While managing their US expat taxes, many expats encounter a crucial question: What is a bona fide resident?
For expats filing taxes, the term refers to a qualifying test under a common IRS tax provision that US citizens and Green Card holders can use to offset their US tax liability. This is good news because according to a CBS News/YouGov survey, over 60% of Americans believe they’re paying more than their fair share on their US tax return.1
This issue is especially relevant for US expats, who are often surprised to learn that they typically must continue filing US tax returns. That said, American citizens and permanent residents can benefit from IRS tax savings while living abroad to avoid double taxation if they pass the Bona Fide Residence Test.
In this article, we answer common questions from our clients about the Bona Fide Residence Test, situate it within the context of the broader FEIE, and more.
What is the Bona Fide Residence Test?
The IRS’s Bona Fide Residence Test verifies that you’ve established residency in another country. You must pass the Bona Fide Residence Test to qualify for the Foreign Earned Income Exclusion (FEIE) and Foreign Housing Exclusion (FHE).
According to the IRS,2 “you are a bona fide resident of a foreign country or countries for an uninterrupted period that includes an entire tax year. If you are a calendar year taxpayer, the entire tax year is from January 1st through December 31st.”
Bona Fide Residence Test vs. Physical Presence Test: What’s the difference?
It’s essential not to get the Bona Fide Residence Test confused with the Physical Presence Test. While both tests help you qualify for the IRS tax exemption programs and avoid double taxation, they have different requirements.
The Bona Fide Residence Test relates to the social and economic ties you establish with your new home country. This means you should have already established permanent residency in a country, with no immediate plans to return to the US.
On the other hand, the Physical Presence Test only has to do with the number of days you spend outside the US. To pass the test, you need to spend more than 330 full days overseas within a 365-day period, which does not necessarily have to align with the tax year. The IRS provides a specific resource to learn more about this test.

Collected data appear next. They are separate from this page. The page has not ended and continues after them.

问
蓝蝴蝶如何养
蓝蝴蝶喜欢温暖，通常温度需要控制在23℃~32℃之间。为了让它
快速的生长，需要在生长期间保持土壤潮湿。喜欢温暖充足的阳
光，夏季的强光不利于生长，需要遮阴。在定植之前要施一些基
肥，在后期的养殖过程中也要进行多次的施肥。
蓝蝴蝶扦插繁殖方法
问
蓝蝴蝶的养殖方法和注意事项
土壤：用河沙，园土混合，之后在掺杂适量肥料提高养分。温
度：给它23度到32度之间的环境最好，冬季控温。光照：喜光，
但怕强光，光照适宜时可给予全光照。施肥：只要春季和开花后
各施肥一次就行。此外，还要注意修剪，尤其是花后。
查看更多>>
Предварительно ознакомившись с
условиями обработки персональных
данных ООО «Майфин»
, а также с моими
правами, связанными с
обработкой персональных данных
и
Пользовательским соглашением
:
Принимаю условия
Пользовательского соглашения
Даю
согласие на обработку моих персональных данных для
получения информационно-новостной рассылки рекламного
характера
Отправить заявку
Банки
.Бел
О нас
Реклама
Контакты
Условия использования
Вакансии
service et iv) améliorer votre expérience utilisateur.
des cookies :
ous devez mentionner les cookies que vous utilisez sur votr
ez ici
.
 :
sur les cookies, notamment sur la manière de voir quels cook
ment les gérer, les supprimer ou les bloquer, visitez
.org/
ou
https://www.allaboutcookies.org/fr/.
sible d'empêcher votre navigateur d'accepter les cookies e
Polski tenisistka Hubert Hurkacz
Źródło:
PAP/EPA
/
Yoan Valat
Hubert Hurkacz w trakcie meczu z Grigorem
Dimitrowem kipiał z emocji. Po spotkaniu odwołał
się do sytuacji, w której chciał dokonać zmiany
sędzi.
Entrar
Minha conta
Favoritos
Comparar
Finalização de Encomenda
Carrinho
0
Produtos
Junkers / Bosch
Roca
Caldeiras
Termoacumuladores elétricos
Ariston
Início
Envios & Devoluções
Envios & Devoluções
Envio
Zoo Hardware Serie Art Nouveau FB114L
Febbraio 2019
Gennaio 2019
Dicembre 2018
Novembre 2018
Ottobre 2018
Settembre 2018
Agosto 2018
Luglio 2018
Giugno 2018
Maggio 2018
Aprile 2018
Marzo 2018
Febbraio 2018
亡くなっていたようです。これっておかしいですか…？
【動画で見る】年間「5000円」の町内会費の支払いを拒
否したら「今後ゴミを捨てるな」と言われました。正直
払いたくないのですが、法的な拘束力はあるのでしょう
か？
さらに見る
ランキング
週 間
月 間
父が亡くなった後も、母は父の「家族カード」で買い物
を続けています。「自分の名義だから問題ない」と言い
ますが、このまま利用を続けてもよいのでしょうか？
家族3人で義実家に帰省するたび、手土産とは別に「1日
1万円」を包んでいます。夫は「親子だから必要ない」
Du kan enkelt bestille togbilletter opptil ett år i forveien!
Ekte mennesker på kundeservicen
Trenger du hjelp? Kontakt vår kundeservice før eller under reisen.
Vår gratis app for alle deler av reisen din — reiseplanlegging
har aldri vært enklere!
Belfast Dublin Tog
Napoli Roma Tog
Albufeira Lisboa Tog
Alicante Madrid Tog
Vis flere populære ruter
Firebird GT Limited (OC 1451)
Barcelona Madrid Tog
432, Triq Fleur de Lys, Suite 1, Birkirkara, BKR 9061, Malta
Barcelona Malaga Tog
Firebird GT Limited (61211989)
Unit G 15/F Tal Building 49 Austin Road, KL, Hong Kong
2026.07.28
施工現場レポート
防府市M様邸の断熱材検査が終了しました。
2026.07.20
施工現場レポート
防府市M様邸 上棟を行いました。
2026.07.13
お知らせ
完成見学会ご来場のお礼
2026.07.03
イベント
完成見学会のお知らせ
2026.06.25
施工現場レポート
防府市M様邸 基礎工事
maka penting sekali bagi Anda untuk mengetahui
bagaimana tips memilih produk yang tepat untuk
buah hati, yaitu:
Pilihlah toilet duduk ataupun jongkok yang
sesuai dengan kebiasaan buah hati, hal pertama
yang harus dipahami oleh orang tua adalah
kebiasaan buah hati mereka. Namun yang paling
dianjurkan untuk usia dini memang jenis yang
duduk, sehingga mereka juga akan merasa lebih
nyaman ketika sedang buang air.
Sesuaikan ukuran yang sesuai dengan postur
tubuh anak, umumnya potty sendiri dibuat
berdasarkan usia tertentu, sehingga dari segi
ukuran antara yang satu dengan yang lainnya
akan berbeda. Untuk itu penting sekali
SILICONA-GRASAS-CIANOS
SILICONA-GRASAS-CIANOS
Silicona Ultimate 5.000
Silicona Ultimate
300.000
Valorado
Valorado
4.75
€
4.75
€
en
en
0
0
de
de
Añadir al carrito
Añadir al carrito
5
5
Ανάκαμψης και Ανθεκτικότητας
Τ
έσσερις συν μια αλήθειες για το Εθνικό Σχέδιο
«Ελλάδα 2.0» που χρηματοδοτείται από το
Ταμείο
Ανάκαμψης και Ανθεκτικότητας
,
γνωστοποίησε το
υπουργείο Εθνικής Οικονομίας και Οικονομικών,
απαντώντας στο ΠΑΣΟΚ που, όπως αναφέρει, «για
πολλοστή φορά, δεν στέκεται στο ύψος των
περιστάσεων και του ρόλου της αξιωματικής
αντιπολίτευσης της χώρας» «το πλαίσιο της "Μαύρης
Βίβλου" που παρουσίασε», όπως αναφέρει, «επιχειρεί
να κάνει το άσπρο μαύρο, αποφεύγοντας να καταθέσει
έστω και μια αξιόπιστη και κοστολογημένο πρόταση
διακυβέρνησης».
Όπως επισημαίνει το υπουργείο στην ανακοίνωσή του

Taxpayers qualifying under the Bona Fide Residence Test – Form 2555
There’s no guarantee of passing the Bona Fide Residence Test, as the IRS reviews each case individually to determine bona fide residency. However, the primary requirements to qualify for the Bona Fide Residence test are as follows:
- Have established residence in a foreign country of your choice.
- Actively earn foreign income in your new country of residence. Unearned income such as dividends or pensions doesn’t count.
- Have no immediate plans to return to the US. For example, if you have a student visa, you won’t be able to qualify for bona fide residence.
- Have proof of a foreign address or permanent home. Documents such as utility bills and rental contracts will help your case.
- Have resided in your new home country for a full tax year (i.e., the calendar year).
Other things that aren’t necessarily requirements but will help you qualify as a bona fide resident include documents such as proof of paying foreign income tax or an employment contract. If you have family members in your new home country, it will also help to prove that you’ve permanently made your new life abroad.
Can I still travel to the US as a bona fide resident?
As a bona fide resident, you can return to the US for vacation without worrying too much about disqualifying yourself for the test. However, make sure to monitor the length of your stay. It is advisable to avoid spending excessive time in the US during the tax year or engaging in activities that could indicate an intention to return to the US. For example, buying a personal residence may jeopardize your bona fide resident status.
Bona Fide Residence Test Examples
To help better understand the Bona Fide Residence Test, we’ve included two examples of when an expat might (or might not) qualify as a bona fide resident abroad:
You landed a job at a company based in the UK and moved to London in August 2020. The opportunity was initially planned to be a three-month, temporary position. But, as often happens, you fall in love with expat life and negotiate a permanent position, deciding to purchase a home in the UK in December 2020.
In April of 2021, you went back to Chicago, Illinois (where you used to live before moving to the UK) for one week to visit friends and family. You returned to London right after that week and remained in the country for the rest of the year.
In this case, you spent an entire tax year (January 2021 – December 2021) in the UK. As a result, you may qualify for bona fide residence in the eyes of the IRS.
Your US-based tech company transferred you to Switzerland in August 2020. You rent a home in the country and enjoy your new life in Switzerland until your company decides to move you back to the US in October 2021.
While you did spend more than a year in Switzerland, you didn’t spend an entire tax year within a 12-month period in the country. In this scenario, you would not qualify for bona fide residence.